Among the entries below, how many lines contain the string "Osinfor"? Reply with that number alone.

--- Exercise materials ---

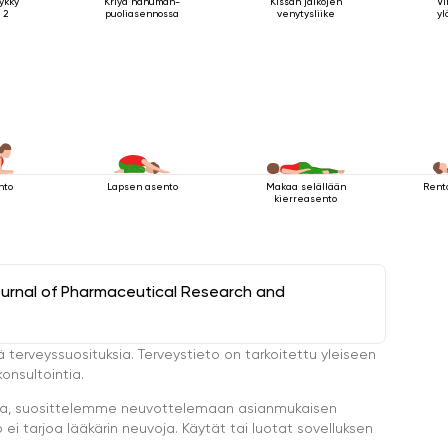
ykky
Kriya hanuman-
Kissan jalkojen
Vi
 2
puoliasennossa
venytysliike
yl
nto
Lapsen asento
Makaa selällään
Rent
kierreasento
ournal of Pharmaceutical Research and
ä terveyssuosituksia. Terveystieto on tarkoitettu yleiseen
onsultointia.
eella, suosittelemme neuvottelemaan asianmukaisen
i tarjoa lääkärin neuvoja. Käytät tai luotat sovelluksen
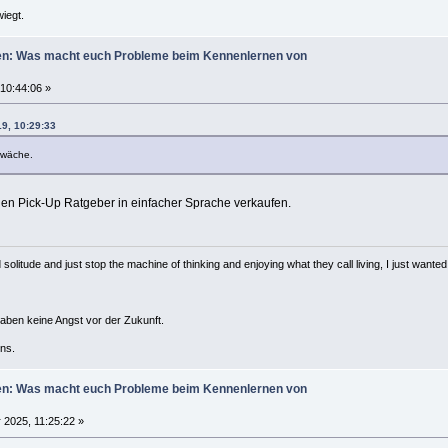
iegt.
uen: Was macht euch Probleme beim Kennenlernen von
 10:44:06 »
19, 10:29:33
hwäche.
inen Pick-Up Ratgeber in einfacher Sprache verkaufen.
solitude and just stop the machine of thinking and enjoying what they call living, I just wanted 
haben keine Angst vor der Zukunft.
ns.
uen: Was macht euch Probleme beim Kennenlernen von
2025, 11:25:22 »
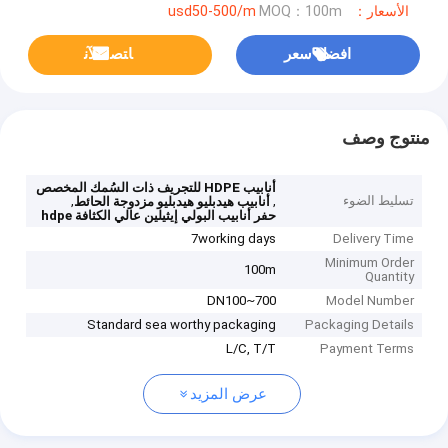
الأسعار：usd50-500/m
MOQ：100m
افضل سعر
ﺎﺘﺼﻟ ﺍﻶﻧ
منتوج وصف
أنابيب HDPE للتجريف ذات السُمك المخصص
تسليط الضوء
,
,
أنابيب هيدبليو هيدبليو مزدوجة الحائط
حفر أنابيب البولي إيثيلين عالي الكثافة hdpe
7working days
Delivery Time
Minimum Order
100m
Quantity
DN100~700
Model Number
Standard sea worthy packaging
Packaging Details
L/C, T/T
Payment Terms
عرض المزيد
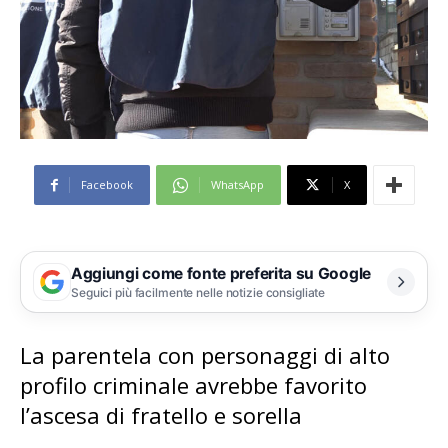
Facebook
WhatsApp
X
Aggiungi come fonte preferita su Google
Seguici più facilmente nelle notizie consigliate
La parentela con personaggi di alto
profilo criminale avrebbe favorito
l’ascesa di fratello e sorella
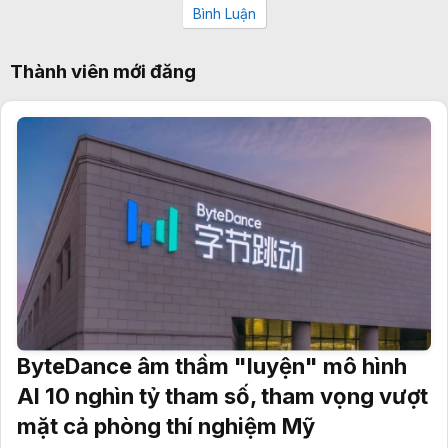
Bình Luận
Thành viên mới đăng
ByteDance âm thầm "luyện" mô hình
AI 10 nghìn tỷ tham số, tham vọng vượt
mặt cả phòng thí nghiệm Mỹ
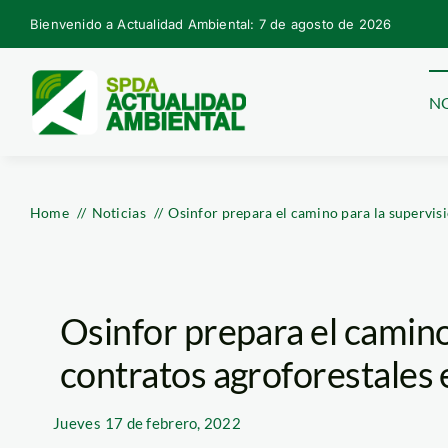
Skip
Bienvenido a Actualidad Ambiental: 7 de agosto de 2026
to
content
NO
Home
Noticias
Osinfor prepara el camino para la supervis
Osinfor prepara el camino
contratos agroforestales
Jueves
17 de febrero, 2022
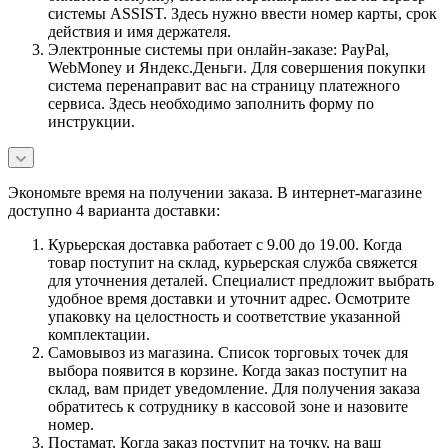
системы ASSIST. Здесь нужно ввести номер карты, срок
действия и имя держателя.
Электронные системы при онлайн-заказе: PayPal,
WebMoney и Яндекс.Деньги. Для совершения покупки
система перенаправит вас на страницу платежного
сервиса. Здесь необходимо заполнить форму по
инструкции.
Экономьте время на получении заказа. В интернет-магазине
доступно 4 варианта доставки:
Курьерская доставка работает с 9.00 до 19.00. Когда
товар поступит на склад, курьерская служба свяжется
для уточнения деталей. Специалист предложит выбрать
удобное время доставки и уточнит адрес. Осмотрите
упаковку на целостность и соответствие указанной
комплектации.
Самовывоз из магазина. Список торговых точек для
выбора появится в корзине. Когда заказ поступит на
склад, вам придет уведомление. Для получения заказа
обратитесь к сотруднику в кассовой зоне и назовите
номер.
Постамат. Когда заказ поступит на точку, на ваш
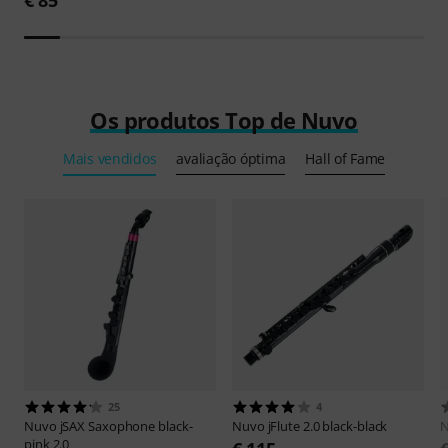
Os produtos Top de Nuvo
Mais vendidos
avaliação óptima
Hall of Fame
25
4
Nuvo
jSAX Saxophone black-
Nuvo
jFlute 2.0 black-black
pink 2.0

---

Written response:
2